Tiba-tiba aku ingin merokok.

Mungkin karena aku diingatkan dengan masa lalu.

Atau mungkin aku ingin sesuatu untuk menenangkan pikiranku karena aku harus menceritakan masa itu.

“Acara penelitian kriptid [2].”

“Eh? Apa itu?”

“Kupikir kau tidak akan tahu kalau kau lahir di masa Heisei[3]. Pada acara-acara semacam itu biasanya para kru akan pergi ke luar negeri untuk mencari monster misterius yang dikenal sebagai Bigfoot. Biasanya, acara-acara semacam itu isinya hanya tipuan belaka. Namun, hal-hal semacam itu sudah dilarang oleh undang-undang penyiaran, jadi acara-acara itu sudah ditiadakan.”

“Lalu untuk apa darah palsu di acara semacam itu? Apakah para kru pura-pura diserang oleh monster yang tak dikenal?”

Si gadis berdada besar meniru suara geraman dan meengangkat lengannya, seperti monster. Namun tangannya masih memegang sendok sayur yang digunakan untuk mengaduk darah palsu, muncratlah darah palsu itu.

“Ahh! Bodoh! Ini jasku!!”

“Harganya 30 ribu yen[4] sepasang, kan? Bahkan itu sudah termasuk dengan bawahan dan dasi.”

“Kalau kau pikir jumlah sebesar itu kecil, ganti jasku ini!!”

“Anda tahu sendiri berapa gajiku per jam, kenapa anda menyuruh saya menggantinya?! Tulis saja sebagai biaya usaha. Toh, rusaknya juga terjadi ketika sedang bekerja! Omong-omong, kembali lagi ke masalah kriptid tadi. Bagaimana darah palsu dipakai di acara itu?”

Jujur saja, “Entahlah.”

Ya.

Dua puluh tahun berlalu, tapi aku masih tak menemukan jawabannya.

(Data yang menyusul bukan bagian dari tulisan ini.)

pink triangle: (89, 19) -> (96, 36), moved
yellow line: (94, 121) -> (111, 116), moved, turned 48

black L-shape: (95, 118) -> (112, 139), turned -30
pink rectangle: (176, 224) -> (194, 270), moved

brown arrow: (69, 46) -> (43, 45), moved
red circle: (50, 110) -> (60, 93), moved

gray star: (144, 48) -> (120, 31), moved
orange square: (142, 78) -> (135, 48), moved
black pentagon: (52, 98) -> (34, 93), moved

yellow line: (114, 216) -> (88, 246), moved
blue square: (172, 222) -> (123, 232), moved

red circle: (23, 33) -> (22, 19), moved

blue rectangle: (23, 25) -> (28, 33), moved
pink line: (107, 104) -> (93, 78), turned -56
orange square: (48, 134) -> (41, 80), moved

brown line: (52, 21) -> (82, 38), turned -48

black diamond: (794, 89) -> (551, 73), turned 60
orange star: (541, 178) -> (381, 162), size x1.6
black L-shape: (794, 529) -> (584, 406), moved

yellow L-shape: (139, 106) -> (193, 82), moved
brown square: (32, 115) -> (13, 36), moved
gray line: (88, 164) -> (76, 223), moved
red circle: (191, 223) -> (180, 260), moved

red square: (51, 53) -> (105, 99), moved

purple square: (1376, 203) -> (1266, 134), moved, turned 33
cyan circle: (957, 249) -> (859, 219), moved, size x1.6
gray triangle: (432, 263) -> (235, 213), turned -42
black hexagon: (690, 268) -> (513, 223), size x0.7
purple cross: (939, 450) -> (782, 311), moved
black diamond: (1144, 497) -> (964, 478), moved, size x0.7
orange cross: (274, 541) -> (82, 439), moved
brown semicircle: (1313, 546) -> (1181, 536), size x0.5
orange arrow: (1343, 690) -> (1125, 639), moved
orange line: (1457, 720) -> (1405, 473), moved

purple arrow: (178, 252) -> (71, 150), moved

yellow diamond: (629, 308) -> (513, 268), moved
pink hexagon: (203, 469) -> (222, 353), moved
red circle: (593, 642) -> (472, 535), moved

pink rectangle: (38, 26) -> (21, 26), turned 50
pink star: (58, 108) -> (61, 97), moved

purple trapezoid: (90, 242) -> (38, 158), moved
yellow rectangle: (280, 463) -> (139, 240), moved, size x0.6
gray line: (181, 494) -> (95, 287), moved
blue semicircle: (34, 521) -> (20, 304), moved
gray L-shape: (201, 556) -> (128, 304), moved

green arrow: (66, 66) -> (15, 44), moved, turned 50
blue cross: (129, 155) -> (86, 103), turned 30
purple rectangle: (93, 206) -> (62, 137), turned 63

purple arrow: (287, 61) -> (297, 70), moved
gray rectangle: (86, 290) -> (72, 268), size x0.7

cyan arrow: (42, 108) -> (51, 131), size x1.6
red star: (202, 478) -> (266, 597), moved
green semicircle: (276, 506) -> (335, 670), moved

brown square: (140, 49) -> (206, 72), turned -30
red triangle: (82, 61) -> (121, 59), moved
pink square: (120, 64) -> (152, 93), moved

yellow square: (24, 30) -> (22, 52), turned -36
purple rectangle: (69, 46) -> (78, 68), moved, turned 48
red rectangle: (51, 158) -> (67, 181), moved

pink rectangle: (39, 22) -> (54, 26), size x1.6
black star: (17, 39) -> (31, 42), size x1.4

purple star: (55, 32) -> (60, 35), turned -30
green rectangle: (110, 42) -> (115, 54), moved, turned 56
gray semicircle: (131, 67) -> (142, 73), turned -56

“Acara penelitian kriptid adalah suatu program khusus yang disiarkan setiap 6 bulan sekali, jadi mereka meminta banyak sekali darah palsu. Tapi itu saja yang kutahu. Aku tak pernah tahu untuk apa mereka menggunakannya. Di acara yang disiarkan, tidak pernah ada adegan dengan menggunakan darah palsu. Tak ada yang tahu untuk apa darah palsu itu. Yang aku tahu hanya...”

“Hanya...?”

“Ketika acara itu akan dibatalkan, seseorang mengacak-acak gudang stasiun TV, membuang semua cadangan darah palsu kemana-mana. Kuncinya tidak diutak-atik, tapi yang kelihatannya terjadi adalah pintu yang dibuka paksa dengan kekuatan yang sangat besar. Resep untuk membuat darah palsu juga disimpan bersama dengan darah palsu itu sendiri. Resepnya sendiri terendam dalam darah palsu dan sudah tak bisa dibaca lagi. Orang yang membuat resep itu telah mengundurkan diri sebelumnya dan dia lupa berapa pastinya jumlah dari bahan-bahan tertentu yang ditambahkan, jadi kami menyerah begitu saja.”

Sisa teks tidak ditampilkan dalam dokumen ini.